Task directions: Gather all lines in the data that hold the string "salonu".

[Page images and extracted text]
=-=-=
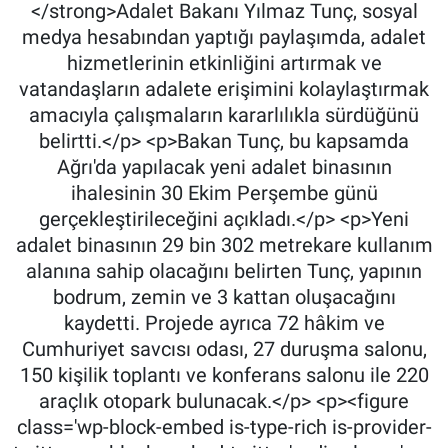
</strong>Adalet Bakanı Yılmaz Tunç, sosyal
medya hesabından yaptığı paylaşımda, adalet
hizmetlerinin etkinliğini artırmak ve
vatandaşların adalete erişimini kolaylaştırmak
amacıyla çalışmaların kararlılıkla sürdüğünü
belirtti.</p> <p>Bakan Tunç, bu kapsamda
Ağrı'da yapılacak yeni adalet binasının
ihalesinin 30 Ekim Perşembe günü
gerçekleştirileceğini açıkladı.</p> <p>Yeni
adalet binasının 29 bin 302 metrekare kullanım
alanına sahip olacağını belirten Tunç, yapının
bodrum, zemin ve 3 kattan oluşacağını
kaydetti. Projede ayrıca 72 hâkim ve
Cumhuriyet savcısı odası, 27 duruşma salonu,
150 kişilik toplantı ve konferans salonu ile 220
araçlık otopark bulunacak.</p> <p><figure
class='wp-block-embed is-type-rich is-provider-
=-=-=
Written reply:
Cumhuriyet savcısı odası, 27 duruşma salonu,
150 kişilik toplantı ve konferans salonu ile 220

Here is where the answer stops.